Back in September, the firm purchased $241 million worth of XAUt, representing 1.8 tonnes of physical gold, at an average price of $3,693 per ounce. After gold prices skyrocketed in late 2025 and early 2026, the position has now gained over $100 million in unrealized profit.
Deanonymized on-chain activity data from crypto intelligence platform Arkham now indicates that the company has begun taking profits on their position, with $15 million worth of XAUt transferred from wallets associated with Antalpha to crypto custody platform Cobo, suggesting they may be preparing to liquidate.
Tether and its gold-backed stablecoin have been attracting significant attention since the company announced its official gold holdings in January. The leading stablecoin issuer holds between 125 and 150 tonnes of gold according to analysts’ estimates.

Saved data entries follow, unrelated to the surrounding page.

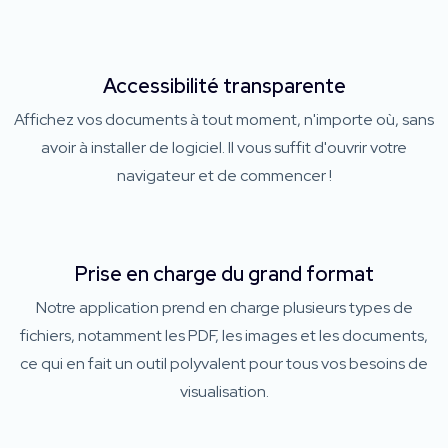
Accessibilité transparente
Affichez vos documents à tout moment, n'importe où, sans
avoir à installer de logiciel. Il vous suffit d'ouvrir votre
navigateur et de commencer !
Prise en charge du grand format
Notre application prend en charge plusieurs types de
fichiers, notamment les PDF, les images et les documents,
ce qui en fait un outil polyvalent pour tous vos besoins de
visualisation.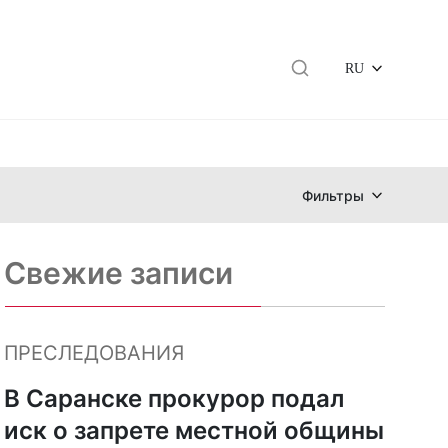
RU
Фильтры
Свежие записи
ПРЕСЛЕДОВАНИЯ
В Саранске прокурор подал
иск о запрете местной общины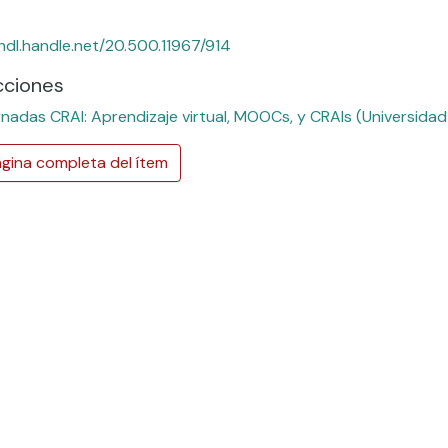
/hdl.handle.net/20.500.11967/914
cciones
rnadas CRAI: Aprendizaje virtual, MOOCs, y CRAIs (Universidad
gina completa del ítem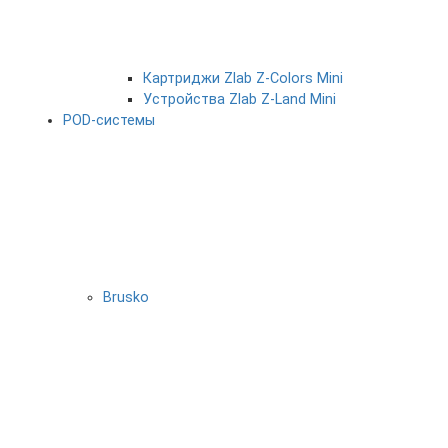
Картриджи Zlab Z-Colors Mini
Устройства Zlab Z-Land Mini
POD-системы
Brusko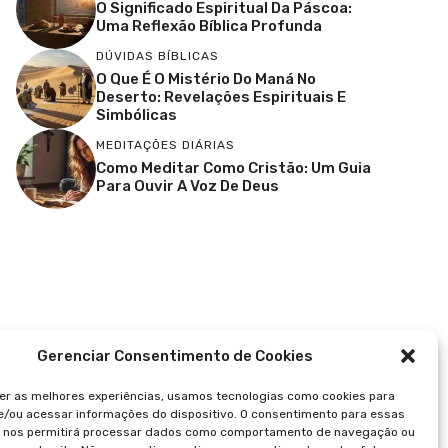
O Significado Espiritual Da Páscoa:
Uma Reflexão Bíblica Profunda
DÚVIDAS BÍBLICAS
O Que É O Mistério Do Maná No
Deserto: Revelações Espirituais E
Simbólicas
MEDITAÇÕES DIÁRIAS
Como Meditar Como Cristão: Um Guia
Para Ouvir A Voz De Deus
Gerenciar Consentimento de Cookies
er as melhores experiências, usamos tecnologias como cookies para
/ou acessar informações do dispositivo. O consentimento para essas
s nos permitirá processar dados como comportamento de navegação ou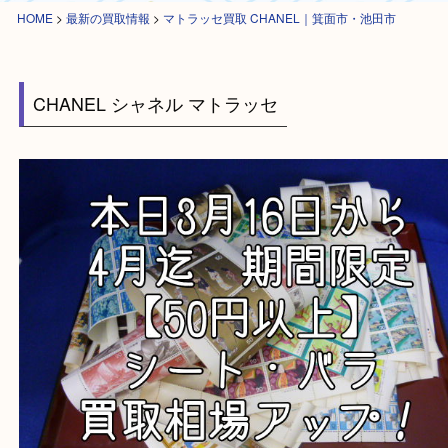
HOME
>
最新の買取情報
>
マトラッセ買取 CHANEL｜箕面市・池田市
CHANEL シャネル マトラッセ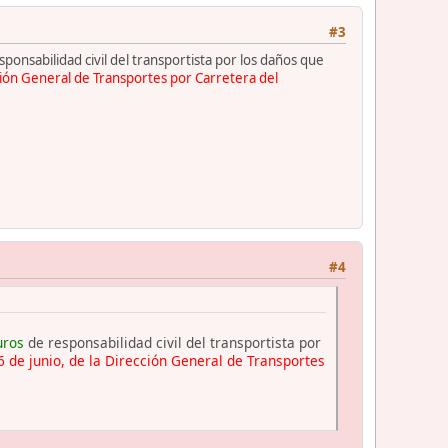
#3
ponsabilidad civil del transportista por los daños que
ción General de Transportes por Carretera del
#4
uros
de responsabilidad civil del transportista por
 de junio, de la Dirección General de Transportes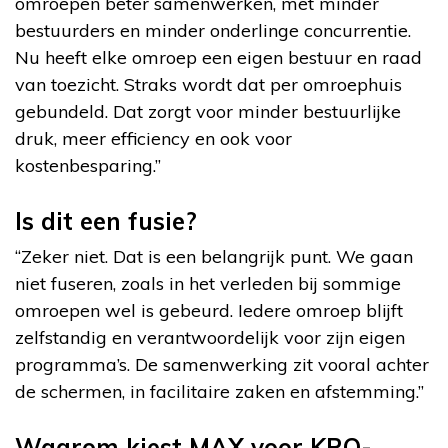
omroepen beter samenwerken, met minder
bestuurders en minder onderlinge concurrentie.
Nu heeft elke omroep een eigen bestuur en raad
van toezicht. Straks wordt dat per omroephuis
gebundeld. Dat zorgt voor minder bestuurlijke
druk, meer efficiency en ook voor
kostenbesparing.”
Is dit een fusie?
“Zeker niet. Dat is een belangrijk punt. We gaan
niet fuseren, zoals in het verleden bij sommige
omroepen wel is gebeurd. Iedere omroep blijft
zelfstandig en verantwoordelijk voor zijn eigen
programma’s. De samenwerking zit vooral achter
de schermen, in facilitaire zaken en afstemming.”
Waarom kiest MAX voor KRO-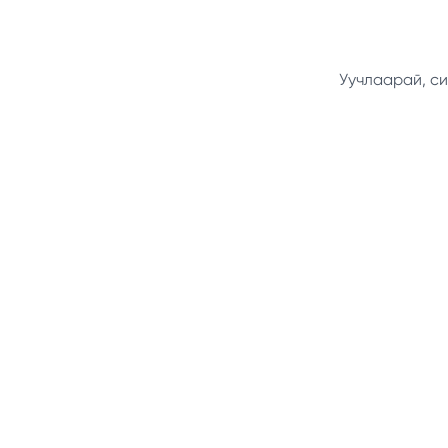
Уучлаарай, си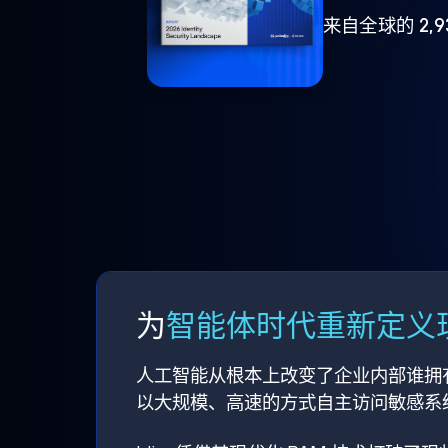
来自全球的 2,
为
智能体时代重新定义现
人工智能从根本上改变了企业内部谁拥
以大规模、高速的方式自主访问敏感系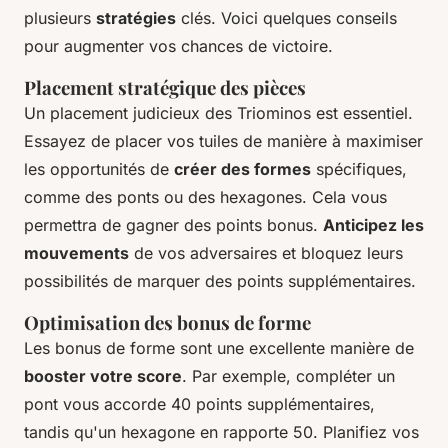
plusieurs
stratégies
clés. Voici quelques conseils
pour augmenter vos chances de victoire.
Placement stratégique des pièces
Un placement judicieux des Triominos est essentiel.
Essayez de placer vos tuiles de manière à maximiser
les opportunités de
créer des formes
spécifiques,
comme des ponts ou des hexagones. Cela vous
permettra de gagner des points bonus.
Anticipez les
mouvements
de vos adversaires et bloquez leurs
possibilités de marquer des points supplémentaires.
Optimisation des bonus de forme
Les bonus de forme sont une excellente manière de
booster votre score
. Par exemple, compléter un
pont vous accorde 40 points supplémentaires,
tandis qu'un hexagone en rapporte 50. Planifiez vos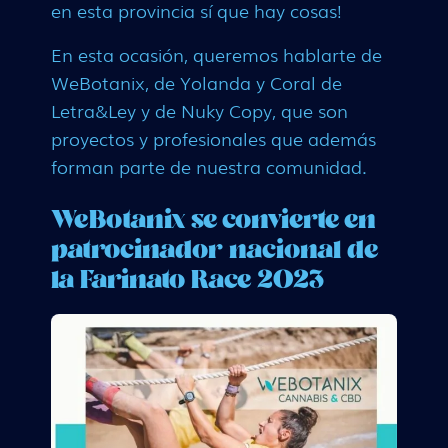
en esta provincia sí que hay cosas!
En esta ocasión, queremos hablarte de
WeBotanix, de Yolanda y Coral de
Letra&Ley y de Nuky Copy, que son
proyectos y profesionales que además
forman parte de nuestra comunidad.
WeBotanix se convierte en
patrocinador nacional de
la Farinato Race 2023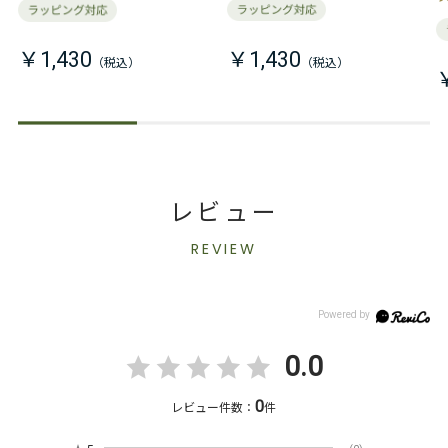
￥1,430
￥1,430
レビュー
REVIEW
0.0
0
レビュー件数：
件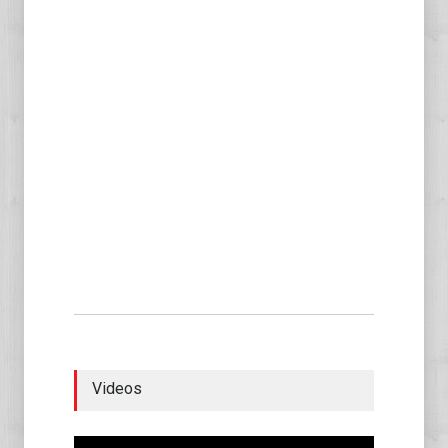
Videos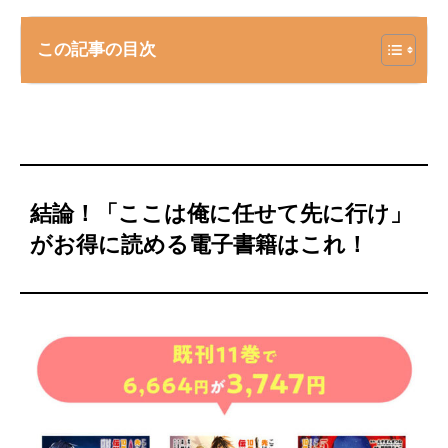
この記事の目次
結論！「ここは俺に任せて先に行け」
がお得に読める電子書籍はこれ！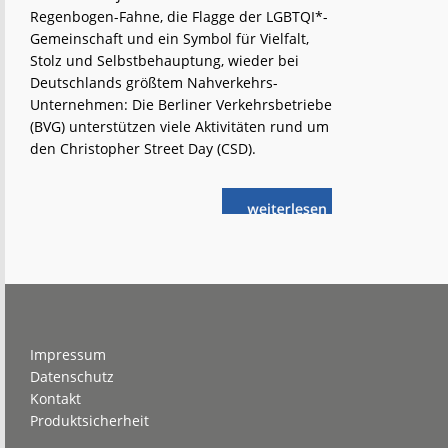
Regenbogen-Fahne, die Flagge der LGBTQI*-
Gemeinschaft und ein Symbol für Vielfalt,
Stolz und Selbstbehauptung, wieder bei
Deutschlands größtem Nahverkehrs-
Unternehmen: Die Berliner Verkehrsbetriebe
(BVG) unterstützen viele Aktivitäten rund um
den Christopher Street Day (CSD).
weiterlese
Berlin:
n
BVG
unter
dem
Regenbogen
Footer
Impressum
Datenschutz
Kontakt
Produktsicherheit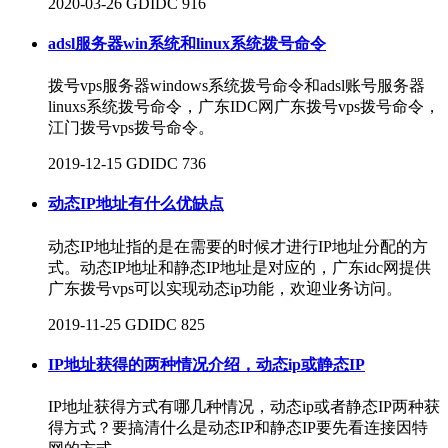
2020-03-26
GDIDC
916
adsl服务器win系统和linux系统拨号命令
拨号vps服务器windows系统拨号命令和adsl账号服务器
linuxs系统拨号命令，广东IDC网广东拨号vps拨号命令，
江门拨号vps拨号命令。
2019-12-15
GDIDC
736
动态IP地址有什么优缺点
动态IP地址指的是在需要的时候才进行IP地址分配的方
式。动态IP地址和静态IP地址是对应的，广东idc网提供
广东拨号vps可以实现动态ip功能，欢迎业务访问。
2019-11-25
GDIDC
825
IP地址获得的两种情况介绍，动态ip或静态IP
IP地址获得方式有哪几种情况，动态ip或者静态IP两种获
得方式？要搞清什么是动态IP和静态IP要先看连接因特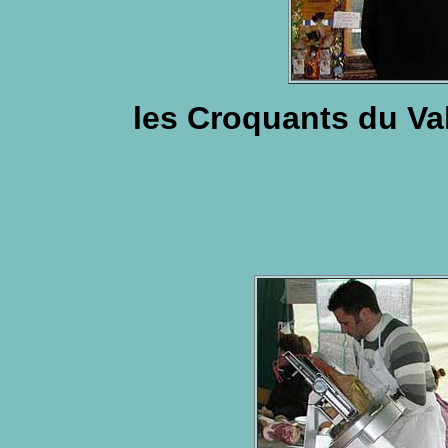
les Croquants du Val 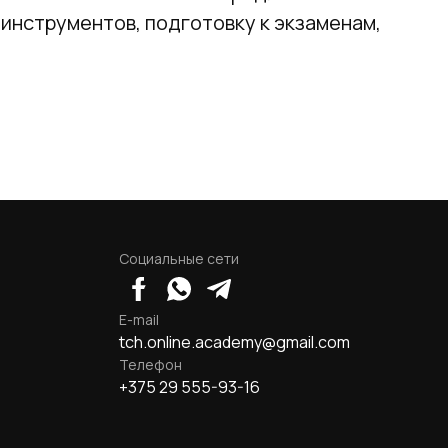
 инструментов, подготовку к экзаменам,
Социальные сети
E-mail
tch.online.academy@gmail.com
Телефон
+375 29 555-93-16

“Tether remains the largest non-sovereign buyer of physical gold and now ranks within the top 30 global gold holders, surpassing countries like Australia, UAE, Qatar, South Korea, and Greece,” said Fahad Tariq, Senior Vice President, Equity Research at Jefferies, in early February.
Not only is Tether Gold the world’s largest gold token, but the company also holds large amounts of gold as a reserve asset to back its U.S. dollar stablecoin. Roughly 7% of its total holdings are in gold.
But Tether is not just competing against sovereign national banks. Commodity analysts at Société Générale said that XAU₮’s holdings would rank as the eighth-largest ETF globally in terms of tonnage held, despite not being an ETF at all, but rather a digital-asset issuer.
The French bank said that, according to its analysis, flows into XAU₮ in December were the second-highest among all global ETFs, behind only SPDR Gold Shares (NYSE: GLD), the world’s biggest gold-backed ETF.
SocGen also noted that Tether flows are competing with speculative interest among hedge funds.
“In the last week of January, Tether’s flows became dominant and were a clear driver of market behavior into month-end, especially compared to ETFs,” the analysts said. “But aggregate hedge funds still dominated the influence on prices into month end and early February. After the sharp price decline on Friday the 30th, Tether added a further 11 metric tonnes — effectively ‘buying the dip’, and the flows by Tether outsized those of ETFs but certainly not hedge funds.”
In late January, Tether announced they had added 27 tonnes of gold in the fourth quarter of 2025, after purchasing an estimated 26 tonnes in Q3.
As gold prices have appreciated, the crypto company has become a significant source of gold demand due to the high speed of purchases it has reported for reserves backing the Tether USDT stablecoin, with $187 billion worth of tokens in circulation, and the Tether XAUT gold token, with a market cap above $2.7 billion.
“We are operating at a scale that now places the Tether Gold Investment Fund alongside sovereign gold holders, and that carries real responsibility,” said Paolo Ardoino, Tether CEO, in Tether’s statement.
Ardoino also said that the company is planning to increase its gold exposure to between 10% and 15% of its total portfolio.